Cropping

To Crop or Not to Crop

Gage Street, Hong Kong (结志街) Take II
1/1250s, f/1.2, ISO 100, 50mm
To crop or not to crop: I took this picture a few weeks ago and initially decided to crop it and move the subject to the right of the frame.  I try not crop my images excessively but in this case I felt that the surroundings didn't add much.  And cropping seemed a way to bring the viewer closer to the woman in front.  But when I came across the orignal image yesterday, I realized that I made a mistake.  While there's not much going on around the woman, the surroundings provide more context and reveals more of the street's grit.  The cropped image is below the fold.  What do you think?
Gage Street, Hong Kong (结志街)
1/1250s, f/1.2, ISO 100, 50mm

End of the Night - On Cropping, Alterations, etc...



End of the Night, originally uploaded by pamhule.

Here's a photo I recently took of a young professional checking his phone on Stone Street in New York. I am generally pretty happy with the outcome. The over-exposure and black-and-white conversion accentuate the graininess. The composition is somewhat interesting. And the streetlight falls nicely on both the person in front and the three men in the distance. Overall, not bad.

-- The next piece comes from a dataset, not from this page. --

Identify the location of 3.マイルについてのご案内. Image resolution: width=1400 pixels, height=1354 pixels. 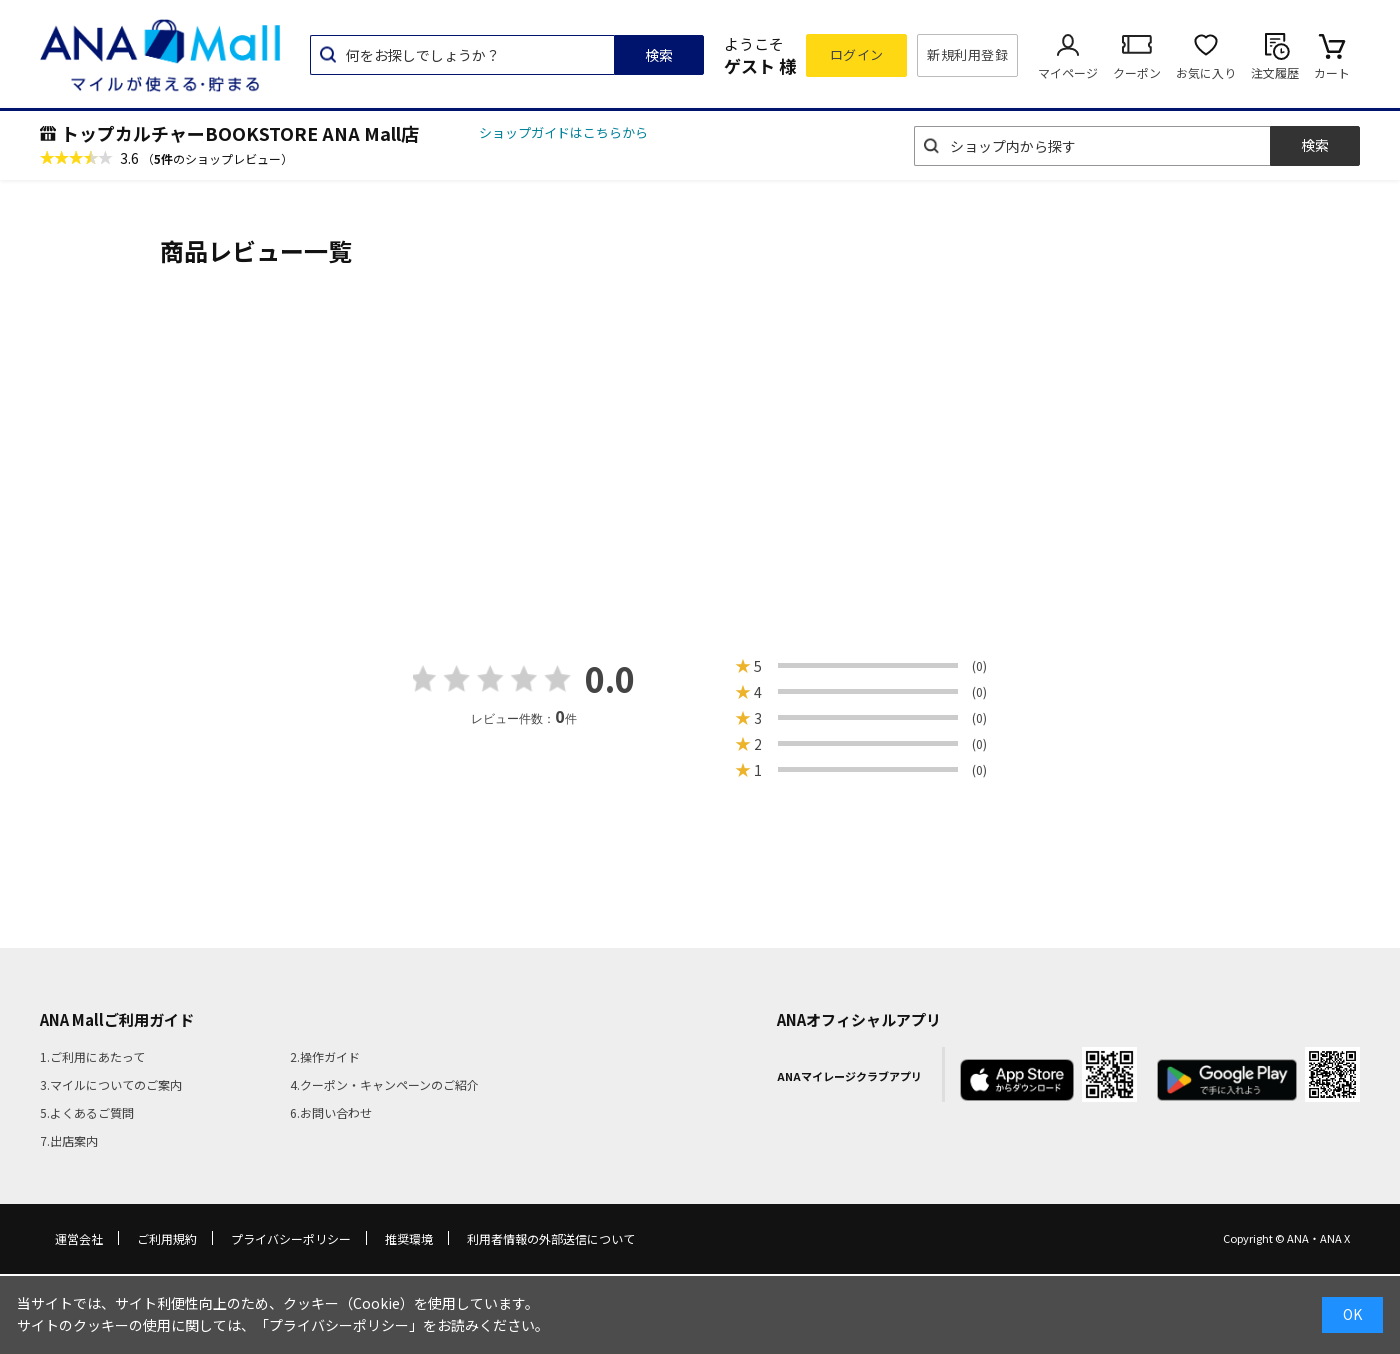 (111, 1084).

But did I cheat to get this result? Yesterday, the World Press Photo disqualified one of the winners from this year's contest. This gave me pause. In order to get the result above, I tampered with the original--both with exposure levels and through cropping.

Read on to see my original image, the World Press Photo and for some more thoughts on the topic.

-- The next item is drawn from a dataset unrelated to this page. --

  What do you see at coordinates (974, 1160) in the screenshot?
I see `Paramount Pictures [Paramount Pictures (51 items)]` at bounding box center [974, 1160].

Here's the photo as I shot it:


End of the Night UNALTERED, originally uploaded by pamhule.

The two images are very different in feel and composition. Now, do those difference make my alterations wrong--did I cheat my audience in some way? I think not. After all, a photograph, like a drawing or painting, is not reality but merely an image of reality. I could have shot in black and white, used a lens with a longer focal length, and perhaps shot in film to achieve the outcome I eventually produced through digital alterations. Despite the changes, the final result still captures an actual moment on a New York street. And I am definitely not alone in finding cropping acceptable. Ansel Adams, Walker Evans, and Man Ray, to name a few, were all known to crop their photos.

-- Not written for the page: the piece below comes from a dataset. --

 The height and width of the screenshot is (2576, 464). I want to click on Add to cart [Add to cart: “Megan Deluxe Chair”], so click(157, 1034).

If some retouching is justifiable, then that begs the question of when alterations go too far. It seems to me that this would depend on the context of the photo. A photojournalist should probably be held to higher standards, than a fine arts photographer. Informed by the context, a viewer of a photograph will have different expectations as to how close an image is to reality. In light of this, I did not find it surprising that the World Press Photo disqualified the following photo:

The image, titled “Street fighting, Kiev, Ukraine” originally won 3rd prize in the category "Sports Features". It's an impressive photo. I especially like the heavy grain, which adds a certain toughness to the photo. Together with the title, the viewer is left that the sense that things are really rough in the streets of Kiev. The original photo, however, tells a different story.

The photograph in questions is cropped and retouched from this:

What is surprising to me is that World Press Photo disqualified the photograph because the photographer photoshopped away the foot behind the hand--not because the image was heavily cropped and retouched in other ways. I don't think removing the foot is troublesome since it simply takes away what otherwise would be a distracting detail. Rather I am bothered by how the photographer manipulated a humdrum, after-school shot into what almost appears like war-like imagery.

I am curious to hear what other people think about this. Did I go too far in altering my photo? Should the prize winning photo have been disqualified?